A number of technical and anecdotal signs will tell investors that the stock market has seen its true bottom after its brutal October turns, CN Cracker Jim Cramer said Thursday when stocks seemed to recover.
Some of the technical signs already seem to indicate a bottom already said the" Mad Money "host. The CBOE volatility index, also known as the market fear index, has hit its peak and made a lower rate in recent weeks, which means that the worst of the pain can be over, he said.
Furthermore, the S & P oscillator follows Cramer when there is too much sales pressure indicating that The market is oversold, even as Cramer saw Some rooms for more sales.
But due to anecdotal signs, the "Mad Money" host was not sure that the negativity had peaked. He pointed to his Twitter feed ̵[ads1]1; not as negative as he wanted – and the front of the New York Times.

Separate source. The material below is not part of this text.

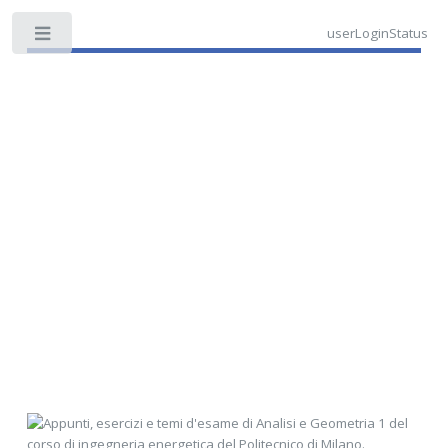
userLoginStatus
Toggle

"The New York Times has an article about t markets losses on the front page but it's just a column bit and it is stuck on the left side, buried, not the highest peak where the eye your natural course, "he said." Usually, the pain tends to stop just when The newspapers are starting to provide wall-to-wall coverage. "
So, there's more common media coverage of Wall Street losses and satellite loads sent from the New York Stock Exchange, Cramer is loathe to call a bottom for october sales.
"We have not reached the negative negatives that I would like to see, but our best mappers say the bottom can be here," he said. "My intestines say that you can like this market for a trade, but unless something fundamentally changes with the White House or the Federal Reserve, it's just a trade because the bloodbath could come up again at any time."